## How to complete this task:
Will you quote only the lines starting at the one that contains "Slovník pojmů" and ending with the last line of the listing below, inclusive?
____________
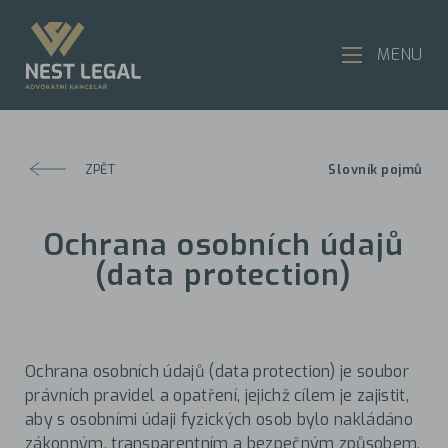
MENU
ZPĚT
Slovník pojmů
Ochrana osobních údajů
(data protection)
Ochrana osobních údajů (data protection) je soubor
právních pravidel a opatření, jejichž cílem je zajistit,
aby s osobními údaji fyzických osob bylo nakládáno
zákonným, transparentním a bezpečným způsobem.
____________
## Answer for this exercise:
Slovník pojmů
Ochrana osobních údajů
(data protection)
Ochrana osobních údajů (data protection) je soubor
právních pravidel a opatření, jejichž cílem je zajistit,
aby s osobními údaji fyzických osob bylo nakládáno
zákonným, transparentním a bezpečným způsobem.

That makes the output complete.